A rede tem hoje menos de um terço do total de lojas que possuía em 2017 e luta para sobreviver
Incapaz de vender seus ativos, a ex-líder do mercado de livrarias Saraiva está prestes a arquivar outro adendo ao plano de recuperação judicial para tentar finalmente realizar uma assembleia de credores que já foi remarcada várias vezes, encerrando por mais tempo uma briga prolongada por três anos. Aprovar o plano é fundamental para a sobrevivência do varejista – mesmo que esteja muito longe do que costumava ser. Após entrar em recuperação judicial, sua dívida está próxima de R$ 700 milhões de reais.
Segundo fontes próximas ao caso ouvida pela Folha de S.Paulo, as mudanças feitas no plano de recuperação ao longo dos últimos meses são muito específicas e não alteram a premissa. A rede sugeriu que os credores poderiam optar por um desconto de 80% na dívida, com o restante pago em ações da empresa listadas na bolsa de valores. A segunda opção é recebida até 2048, com pagamentos a partir de 2026, com juros de 0,5% ao ano.
Nos bancos
Da dívida com garantias (não quirografária), grande parte está nas mãos do Banco do Brasil – mais de R$ 120 milhões. Uma fatia bem menor pertence ao Itaú Unibanco.

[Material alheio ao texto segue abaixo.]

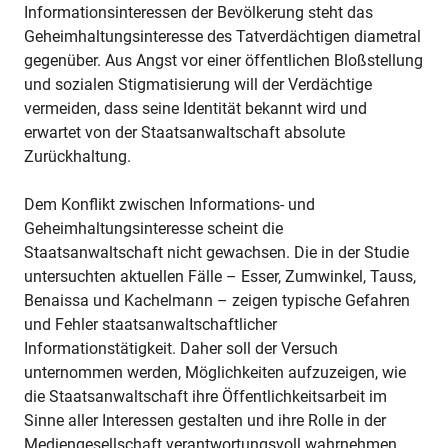
Informationsinteressen der Bevölkerung steht das
Geheimhaltungsinteresse des Tatverdächtigen diametral
gegenüber. Aus Angst vor einer öffentlichen Bloßstellung
und sozialen Stigmatisierung will der Verdächtige
vermeiden, dass seine Identität bekannt wird und
erwartet von der Staatsanwaltschaft absolute
Zurückhaltung.
Dem Konflikt zwischen Informations- und
Geheimhaltungsinteresse scheint die
Staatsanwaltschaft nicht gewachsen. Die in der Studie
untersuchten aktuellen Fälle – Esser, Zumwinkel, Tauss,
Benaissa und Kachelmann – zeigen typische Gefahren
und Fehler staatsanwaltschaftlicher
Informationstätigkeit. Daher soll der Versuch
unternommen werden, Möglichkeiten aufzuzeigen, wie
die Staatsanwaltschaft ihre Öffentlichkeitsarbeit im
Sinne aller Interessen gestalten und ihre Rolle in der
Mediengesellschaft verantwortungsvoll wahrnehmen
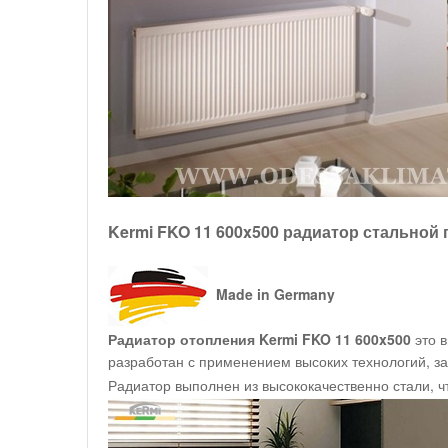
Kermi FKO 11 600x500 радиатор стальной
Made in Germany
Радиатор отопления Kermi FKO 11 600x500
это 
разработан с применением высоких технологий, за
Радиатор выполнен из высококачественно стали, ч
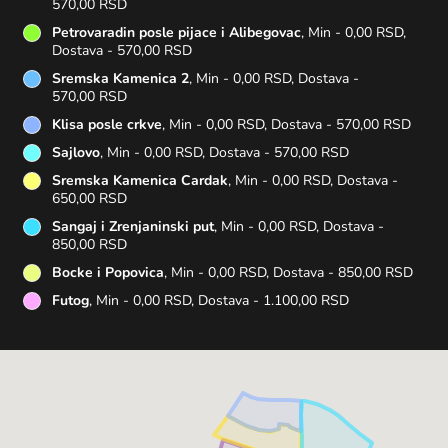
570,00 RSD
Petrovaradin posle pijace i Alibegovac
, Min - 0,00 RSD,
Dostava - 570,00 RSD
Sremska Kamenica 2
, Min - 0,00 RSD, Dostava -
570,00 RSD
Klisa posle crkve
, Min - 0,00 RSD, Dostava - 570,00 RSD
Sajlovo
, Min - 0,00 RSD, Dostava - 570,00 RSD
Sremska Kamenica Cardak
, Min - 0,00 RSD, Dostava -
650,00 RSD
Sangaj i Zrenjaninski put
, Min - 0,00 RSD, Dostava -
850,00 RSD
Bocke i Popovica
, Min - 0,00 RSD, Dostava - 850,00 RSD
Futog
, Min - 0,00 RSD, Dostava - 1.100,00 RSD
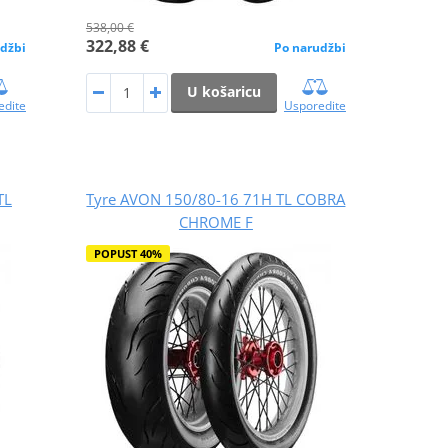
538,00 €
322,88 €
džbi
Po narudžbi
U košaricu
edite
Usporedite
TL
Tyre AVON 150/80-16 71H TL COBRA
CHROME F
POPUST 40%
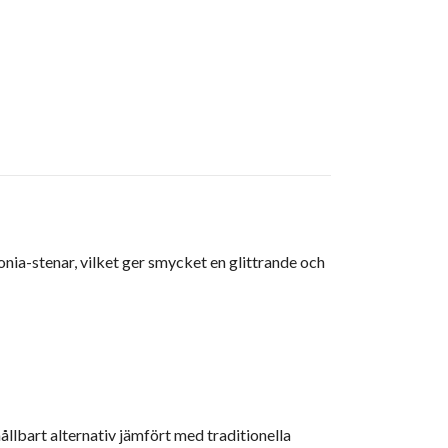
nia-stenar, vilket ger smycket en glittrande och
hållbart alternativ jämfört med traditionella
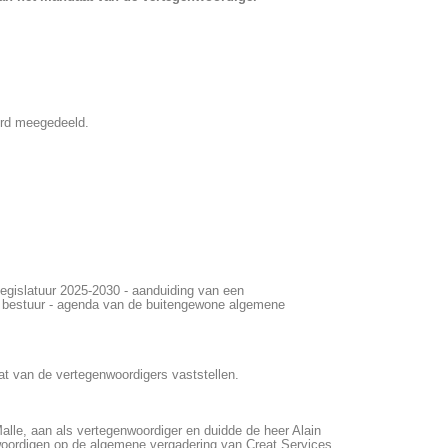
erd meegedeeld.
legislatuur 2025-2030 - aanduiding van een
n bestuur - agenda van de buitengewone algemene
t van de vertegenwoordigers vaststellen.
lle, aan als vertegenwoordiger en duidde de heer Alain
oordigen op de algemene vergadering van Creat Services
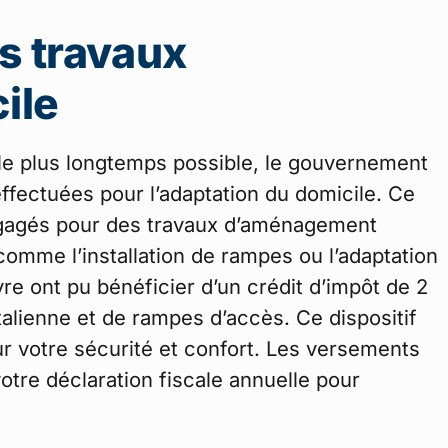
es travaux
ile
le plus longtemps possible, le gouvernement
ffectuées pour l’adaptation du domicile. Ce
engagés pour des travaux d’aménagement
 comme l’installation de rampes ou l’adaptation
e ont pu bénéficier d’un crédit d’impôt de 2
italienne et de rampes d’accès. Ce dispositif
ur votre sécurité et confort. Les versements
tre déclaration fiscale annuelle pour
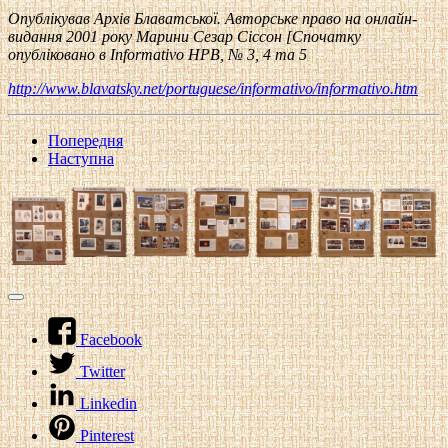
Опублікував Архів Блава
тс
ької.
Авторське право на онлайн-
видання 2001 року Марини Сезар Сіссон [Спочатку
опубліковано в
Informativo
HPB
, № 3, 4 та 5
http://www.blavatsky.net/portuguese/informativo/informativo.htm
Попередня
Наступна
Facebook
Twitter
Linkedin
Pinterest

O BB não tem se colocado contra o plano, mas suas decisões têm sido lentas, o que explica o longo período de ajustes. Ainda que o prazo para a realização da assembleia esteja perto do fim, um novo adiamento não é descartado, apesar de fontes alegarem otimismo de que o BB estará pronto para votar o plano a partir do dia 16 deste mês, conforme o cronograma. O BB também vem tentando vender seu crédito da Saraiva para fundos de investimento. Internamente, a leitura é de que, se isso ocorrer, poderá ser positivo para o plano, pois pode acelerar sua aprovação.
Outra parte da dívida da empresa está nas mãos de fornecedores, como editoras e prestadores de serviços. Há ainda os aluguéis de shoppings, que não foram pagos. O acerto com esse grupo, contudo, já teria sido feito. A visão interna é de que sair da recuperação judicial ajudará a Saraiva a voltar a ter produtos em consignação (a loja expõe o produto, sem a necessidade de compra) e não precisaria mais gastar seu caixa para ter sortimento em suas prateleiras.
Longo processo
A Saraiva está em recuperação judicial desde 2018. Com dívidas na época na ordem de R$ 674 milhões, não conseguiu vender os ativos que seriam utilizados para pagar os credores e para injetar dinheiro na operação. No ano passado, fez a terceira tentativa de vender um conjunto de lojas e o seu e-commerce, mas não atraiu interesse. Recentemente, Marcos Guedes, terceiro líder da empresa em dois anos, deixou a presidência. Segundo fontes do setor editorial, com a saída dele, perdeu-se o canal com a Saraiva.
No último relatório divulgado nos autos do processo, o administrador judicial, a RV3, informa que a Saraiva registrou em 2021 um prejuízo de R$ 15,7 milhões. Em dezembro, mês importante para o varejo por conta do impulso do Natal, a Saraiva viu suas vendas líquidas caírem 44%. Segundo o mais recente resultado da empresa, referente a setembro, a Saraiva tinha 37 lojas, sete a menos do que um ano antes. No início de 2017, um ano antes da recuperação judicial, eram 113 lojas.
O futuro da Saraiva remete também ao atual contexto das livrarias no Brasil. A Livraria Cultura, que também já foi uma das maiores do País, é outra que luta para sair de sua recuperação judicial. A briga das duas é para não ter o mesmo desfecho da Laselva, que teve sua falência decretada em 2013.